### Given records ###

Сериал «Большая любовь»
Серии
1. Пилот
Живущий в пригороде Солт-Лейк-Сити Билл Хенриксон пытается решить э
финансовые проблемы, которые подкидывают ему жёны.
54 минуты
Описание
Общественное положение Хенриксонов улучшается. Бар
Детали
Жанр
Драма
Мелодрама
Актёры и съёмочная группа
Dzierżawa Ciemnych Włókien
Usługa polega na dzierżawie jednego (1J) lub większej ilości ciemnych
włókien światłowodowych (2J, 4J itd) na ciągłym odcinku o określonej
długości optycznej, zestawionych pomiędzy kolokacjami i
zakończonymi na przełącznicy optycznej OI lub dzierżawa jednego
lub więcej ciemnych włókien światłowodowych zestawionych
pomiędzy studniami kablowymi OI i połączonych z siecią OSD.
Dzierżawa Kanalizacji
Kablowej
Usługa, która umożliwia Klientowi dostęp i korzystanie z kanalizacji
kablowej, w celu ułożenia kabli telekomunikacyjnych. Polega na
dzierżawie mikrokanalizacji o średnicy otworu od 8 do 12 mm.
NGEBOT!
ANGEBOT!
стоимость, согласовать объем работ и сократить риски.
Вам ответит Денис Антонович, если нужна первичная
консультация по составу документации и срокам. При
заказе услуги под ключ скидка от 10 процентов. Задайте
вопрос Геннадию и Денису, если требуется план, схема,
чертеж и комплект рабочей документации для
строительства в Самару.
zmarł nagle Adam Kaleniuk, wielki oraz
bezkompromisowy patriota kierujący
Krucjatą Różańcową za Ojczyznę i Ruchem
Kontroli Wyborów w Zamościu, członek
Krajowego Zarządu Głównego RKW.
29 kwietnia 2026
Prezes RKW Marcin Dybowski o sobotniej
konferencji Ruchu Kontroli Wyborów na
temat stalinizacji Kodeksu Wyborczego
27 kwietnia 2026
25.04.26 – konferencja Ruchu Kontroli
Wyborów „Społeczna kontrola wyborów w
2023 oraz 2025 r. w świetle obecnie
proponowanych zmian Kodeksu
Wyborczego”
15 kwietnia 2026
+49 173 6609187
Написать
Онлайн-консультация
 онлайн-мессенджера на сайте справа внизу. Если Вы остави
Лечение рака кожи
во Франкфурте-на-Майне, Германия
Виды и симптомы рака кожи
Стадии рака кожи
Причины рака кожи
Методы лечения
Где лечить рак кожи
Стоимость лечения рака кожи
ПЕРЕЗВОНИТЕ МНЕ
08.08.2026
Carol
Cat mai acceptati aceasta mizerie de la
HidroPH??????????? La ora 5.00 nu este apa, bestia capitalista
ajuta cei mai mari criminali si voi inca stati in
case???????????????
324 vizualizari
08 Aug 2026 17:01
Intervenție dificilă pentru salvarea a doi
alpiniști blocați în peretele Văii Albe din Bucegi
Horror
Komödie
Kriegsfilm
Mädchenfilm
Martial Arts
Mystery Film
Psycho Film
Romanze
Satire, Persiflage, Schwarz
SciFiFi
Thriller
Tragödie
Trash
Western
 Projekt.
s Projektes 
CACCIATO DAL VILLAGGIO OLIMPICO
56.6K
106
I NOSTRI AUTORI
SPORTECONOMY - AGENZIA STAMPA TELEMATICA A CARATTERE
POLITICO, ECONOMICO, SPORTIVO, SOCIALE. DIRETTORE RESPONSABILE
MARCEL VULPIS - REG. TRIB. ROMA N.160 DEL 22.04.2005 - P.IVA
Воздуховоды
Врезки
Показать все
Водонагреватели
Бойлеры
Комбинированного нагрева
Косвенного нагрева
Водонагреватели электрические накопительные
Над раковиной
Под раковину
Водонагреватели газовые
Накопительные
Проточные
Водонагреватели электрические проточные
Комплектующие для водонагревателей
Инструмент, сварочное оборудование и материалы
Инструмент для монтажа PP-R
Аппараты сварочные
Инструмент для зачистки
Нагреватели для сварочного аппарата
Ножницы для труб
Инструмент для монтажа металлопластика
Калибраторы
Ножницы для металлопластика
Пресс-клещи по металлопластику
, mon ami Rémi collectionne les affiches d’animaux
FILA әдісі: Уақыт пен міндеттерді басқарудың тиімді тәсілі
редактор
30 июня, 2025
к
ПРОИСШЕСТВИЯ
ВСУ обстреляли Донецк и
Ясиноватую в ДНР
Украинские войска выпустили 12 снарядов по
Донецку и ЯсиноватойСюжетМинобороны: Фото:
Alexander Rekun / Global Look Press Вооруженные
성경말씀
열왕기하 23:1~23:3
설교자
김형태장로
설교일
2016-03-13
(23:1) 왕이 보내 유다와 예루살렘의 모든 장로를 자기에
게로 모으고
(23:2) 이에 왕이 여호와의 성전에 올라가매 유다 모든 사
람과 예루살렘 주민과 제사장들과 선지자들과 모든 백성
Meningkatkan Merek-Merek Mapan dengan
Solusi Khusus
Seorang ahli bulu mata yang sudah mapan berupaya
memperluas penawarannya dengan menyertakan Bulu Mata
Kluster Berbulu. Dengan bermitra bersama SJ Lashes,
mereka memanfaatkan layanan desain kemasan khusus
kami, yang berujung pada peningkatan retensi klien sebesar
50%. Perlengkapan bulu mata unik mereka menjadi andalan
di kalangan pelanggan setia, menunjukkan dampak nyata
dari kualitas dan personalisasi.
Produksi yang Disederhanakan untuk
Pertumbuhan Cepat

###

> [Task requirements]: Reproduce the full set of records precisely.

> [Answer below]:
Сериал «Большая любовь»
Серии
1. Пилот
Живущий в пригороде Солт-Лейк-Сити Билл Хенриксон пытается решить э
финансовые проблемы, которые подкидывают ему жёны.
54 минуты
Описание
Общественное положение Хенриксонов улучшается. Бар
Детали
Жанр
Драма
Мелодрама
Актёры и съёмочная группа
Dzierżawa Ciemnych Włókien
Usługa polega na dzierżawie jednego (1J) lub większej ilości ciemnych
włókien światłowodowych (2J, 4J itd) na ciągłym odcinku o określonej
długości optycznej, zestawionych pomiędzy kolokacjami i
zakończonymi na przełącznicy optycznej OI lub dzierżawa jednego
lub więcej ciemnych włókien światłowodowych zestawionych
pomiędzy studniami kablowymi OI i połączonych z siecią OSD.
Dzierżawa Kanalizacji
Kablowej
Usługa, która umożliwia Klientowi dostęp i korzystanie z kanalizacji
kablowej, w celu ułożenia kabli telekomunikacyjnych. Polega na
dzierżawie mikrokanalizacji o średnicy otworu od 8 do 12 mm.
NGEBOT!
ANGEBOT!
стоимость, согласовать объем работ и сократить риски.
Вам ответит Денис Антонович, если нужна первичная
консультация по составу документации и срокам. При
заказе услуги под ключ скидка от 10 процентов. Задайте
вопрос Геннадию и Денису, если требуется план, схема,
чертеж и комплект рабочей документации для
строительства в Самару.
zmarł nagle Adam Kaleniuk, wielki oraz
bezkompromisowy patriota kierujący
Krucjatą Różańcową za Ojczyznę i Ruchem
Kontroli Wyborów w Zamościu, członek
Krajowego Zarządu Głównego RKW.
29 kwietnia 2026
Prezes RKW Marcin Dybowski o sobotniej
konferencji Ruchu Kontroli Wyborów na
temat stalinizacji Kodeksu Wyborczego
27 kwietnia 2026
25.04.26 – konferencja Ruchu Kontroli
Wyborów „Społeczna kontrola wyborów w
2023 oraz 2025 r. w świetle obecnie
proponowanych zmian Kodeksu
Wyborczego”
15 kwietnia 2026
+49 173 6609187
Написать
Онлайн-консультация
 онлайн-мессенджера на сайте справа внизу. Если Вы остави
Лечение рака кожи
во Франкфурте-на-Майне, Германия
Виды и симптомы рака кожи
Стадии рака кожи
Причины рака кожи
Методы лечения
Где лечить рак кожи
Стоимость лечения рака кожи
ПЕРЕЗВОНИТЕ МНЕ
08.08.2026
Carol
Cat mai acceptati aceasta mizerie de la
HidroPH??????????? La ora 5.00 nu este apa, bestia capitalista
ajuta cei mai mari criminali si voi inca stati in
case???????????????
324 vizualizari
08 Aug 2026 17:01
Intervenție dificilă pentru salvarea a doi
alpiniști blocați în peretele Văii Albe din Bucegi
Horror
Komödie
Kriegsfilm
Mädchenfilm
Martial Arts
Mystery Film
Psycho Film
Romanze
Satire, Persiflage, Schwarz
SciFiFi
Thriller
Tragödie
Trash
Western
 Projekt.
s Projektes 
CACCIATO DAL VILLAGGIO OLIMPICO
56.6K
106
I NOSTRI AUTORI
SPORTECONOMY - AGENZIA STAMPA TELEMATICA A CARATTERE
POLITICO, ECONOMICO, SPORTIVO, SOCIALE. DIRETTORE RESPONSABILE
MARCEL VULPIS - REG. TRIB. ROMA N.160 DEL 22.04.2005 - P.IVA
Воздуховоды
Врезки
Показать все
Водонагреватели
Бойлеры
Комбинированного нагрева
Косвенного нагрева
Водонагреватели электрические накопительные
Над раковиной
Под раковину
Водонагреватели газовые
Накопительные
Проточные
Водонагреватели электрические проточные
Комплектующие для водонагревателей
Инструмент, сварочное оборудование и материалы
Инструмент для монтажа PP-R
Аппараты сварочные
Инструмент для зачистки
Нагреватели для сварочного аппарата
Ножницы для труб
Инструмент для монтажа металлопластика
Калибраторы
Ножницы для металлопластика
Пресс-клещи по металлопластику
, mon ami Rémi collectionne les affiches d’animaux
FILA әдісі: Уақыт пен міндеттерді басқарудың тиімді тәсілі
редактор
30 июня, 2025
к
ПРОИСШЕСТВИЯ
ВСУ обстреляли Донецк и
Ясиноватую в ДНР
Украинские войска выпустили 12 снарядов по
Донецку и ЯсиноватойСюжетМинобороны: Фото:
Alexander Rekun / Global Look Press Вооруженные
성경말씀
열왕기하 23:1~23:3
설교자
김형태장로
설교일
2016-03-13
(23:1) 왕이 보내 유다와 예루살렘의 모든 장로를 자기에
게로 모으고
(23:2) 이에 왕이 여호와의 성전에 올라가매 유다 모든 사
람과 예루살렘 주민과 제사장들과 선지자들과 모든 백성
Meningkatkan Merek-Merek Mapan dengan
Solusi Khusus
Seorang ahli bulu mata yang sudah mapan berupaya
memperluas penawarannya dengan menyertakan Bulu Mata
Kluster Berbulu. Dengan bermitra bersama SJ Lashes,
mereka memanfaatkan layanan desain kemasan khusus
kami, yang berujung pada peningkatan retensi klien sebesar
50%. Perlengkapan bulu mata unik mereka menjadi andalan
di kalangan pelanggan setia, menunjukkan dampak nyata
dari kualitas dan personalisasi.
Produksi yang Disederhanakan untuk
Pertumbuhan Cepat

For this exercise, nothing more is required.